Who painted A Philosopher Lecturing on the Orrery and when?

A Philosopher Lecturing on the Orrery was painted by Joseph Wright of Derby in 1766. It was displayed at the Exhibition of 1766 of the Society of Artists.

Where is A Philosopher Lecturing on the Orrery displayed today?

The painting is on permanent display at the Derby Museum and Art Gallery.

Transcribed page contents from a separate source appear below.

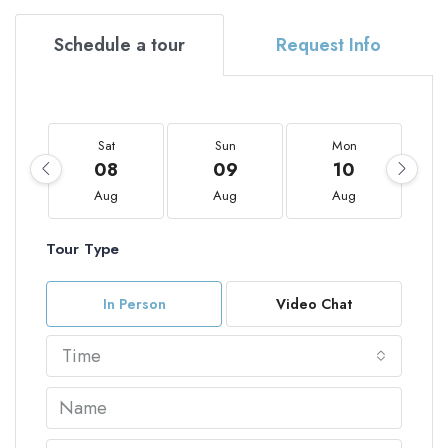
Schedule a tour
Request Info
Sat
Sun
Mon
08
09
10
Aug
Aug
Aug
Tour Type
In Person
Video Chat
Time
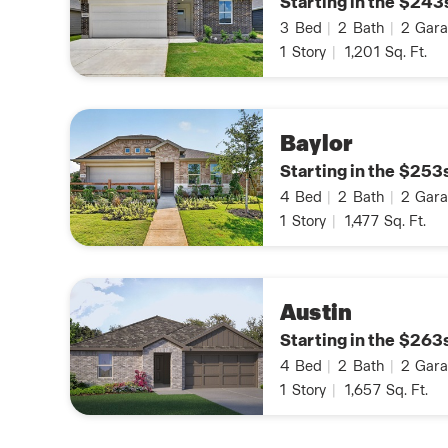
Starting in the $243
3
Bed
|
2
Bath
|
2
Gara
1
Story
|
1,201
Sq. Ft.
Baylor
Starting in the $253
4
Bed
|
2
Bath
|
2
Gara
1
Story
|
1,477
Sq. Ft.
Austin
Starting in the $263
4
Bed
|
2
Bath
|
2
Gara
1
Story
|
1,657
Sq. Ft.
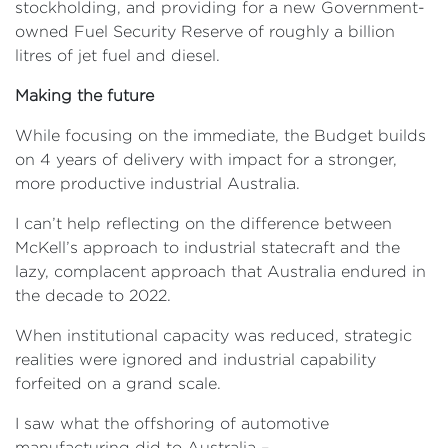
stockholding, and providing for a new Government-
owned Fuel Security Reserve of roughly a billion
litres of jet fuel and diesel.
Making the future
While focusing on the immediate, the Budget builds
on 4 years of delivery with impact for a stronger,
more productive industrial Australia.
I can’t help reflecting on the difference between
McKell’s approach to industrial statecraft and the
lazy, complacent approach that Australia endured in
the decade to 2022.
When institutional capacity was reduced, strategic
realities were ignored and industrial capability
forfeited on a grand scale.
I saw what the offshoring of automotive
manufacturing did to Australia –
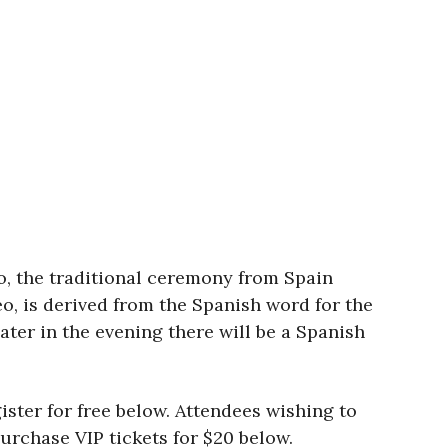
o, the traditional ceremony from Spain
eo, is derived from the Spanish word for the
ater in the evening there will be a Spanish
ister for free below. Attendees wishing to
purchase VIP tickets for $20 below.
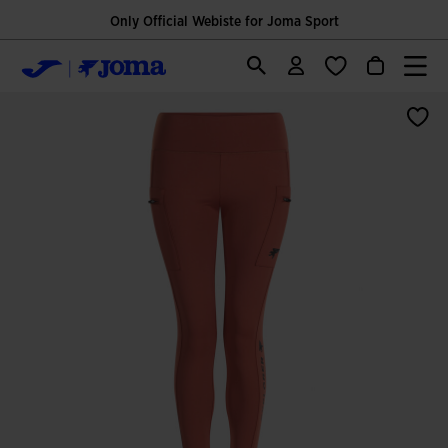
Only Official Webiste for Joma Sport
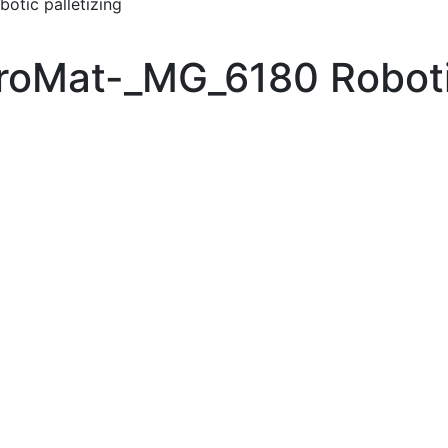
tic palletizing
oMat-_MG_6180 Robotic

A working replica of the Grand Orrery depicted in the painting, built by John Gleave in 1993, is displayed alongside it.

Who bought A Philosopher Lecturing on the Orrery and for how much?

Washington Shirley, 5th Earl Ferrers, purchased the painting for two hundred and ten pounds at the Exhibition of 1766. The 6th Earl later auctioned it off, after which it passed to the Derby Museum and Art Gallery.

Who is the lecturer in A Philosopher Lecturing on the Orrery?

The identity of the central lecturer has been debated. Benedict Nicolson argued in 1968 the model was John Whitehurst; another commentator noted a resemblance to a portrait of Isaac Newton by Godfrey Kneller. Jonathan Powers, in his study of the painting, identifies the figure as John Arden, a scholar known for teaching the young Mary Wollstonecraft.

What is an orrery and why does it appear in Wright's painting?

An orrery is a mechanical model of the Solar System. Wright chose the orrery as his subject to show that scientific demonstrations could inspire the same awe previously reserved for religious painting.

Why did Joseph Wright of Derby use candlelight in A Philosopher Lecturing on the Orrery?

For the orrery demonstration, the central lamp representing the Sun was functionally necessary: its shadows were an essential part of the scientific display. Wright also valued candlelit settings for their dramatic intensity, a technique he had used the previous year in Three Persons Viewing the Gladiator by Candlelight (1765).